Antitumor effects in hepatocarcinoma of isoform-selective inhibition of HDAC2.

Cancer research (2014-06-25)
Yun-Han Lee, Daekwan Seo, Kyung-Ju Choi, Jesper B Andersen, Min-Ah Won, Mitsuteru Kitade, Luis E Gómez-Quiroz, Adam D Judge, Jens U Marquardt, Chiara Raggi, Elizabeth A Conner, Ian MacLachlan, Valentina M Factor, Snorri S Thorgeirsson
ABSTRACT

Histone deacetylase 2 (HDAC2) is a chromatin modifier involved in epigenetic regulation of cell cycle, apoptosis, and differentiation that is upregulated commonly in human hepatocellular carcinoma (HCC).
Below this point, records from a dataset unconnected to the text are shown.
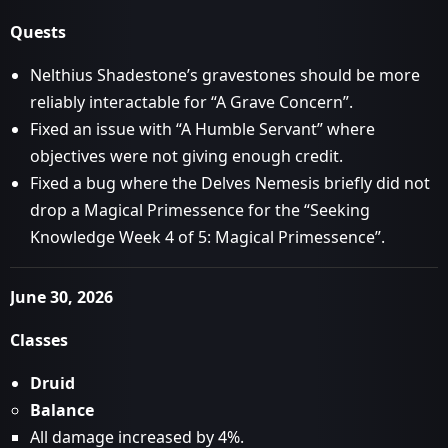
Quests
Nelthius Shadestone’s gravestones should be more
reliably interactable for “A Grave Concern”.
Fixed an issue with “A Humble Servant” where
objectives were not giving enough credit.
Fixed a bug where the Delves Nemesis briefly did not
drop a Magical Primessence for the “Seeking
Knowledge Week 4 of 5: Magical Primessence”.
June 30, 2026
Classes
Druid
Balance
All damage increased by 4%.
In this study, we show that specific targeting of this HDAC isoform is sufficient to inhibit HCC progression. siRNA-mediated silencing of HDAC inhibited HCC cell growth by blocking cell-cycle progression and inducing apoptosis. These effects were associated with deregulation of HDAC-regulated genes that control cell cycle, apoptosis, and lipid metabolism, specifically, by upregulation of p27 and acetylated p53 and by downregulation of CDK6 and BCL2. We found that HDAC2 silencing in HCC cells also strongly inhibited PPARγ signaling and other regulators of glycolysis (ChREBPα and GLUT4) and lipogenesis (SREBP1C and FAS), eliciting a marked decrease in fat accumulation. Notably, systemic delivery of HDAC2 siRNA encapsulated in lipid nanoparticles was sufficient to blunt the growth of human HCC in a murine xenograft model. Our findings offer preclinical proof-of-concept for HDAC2 blockade as a systemic therapy for liver cancer.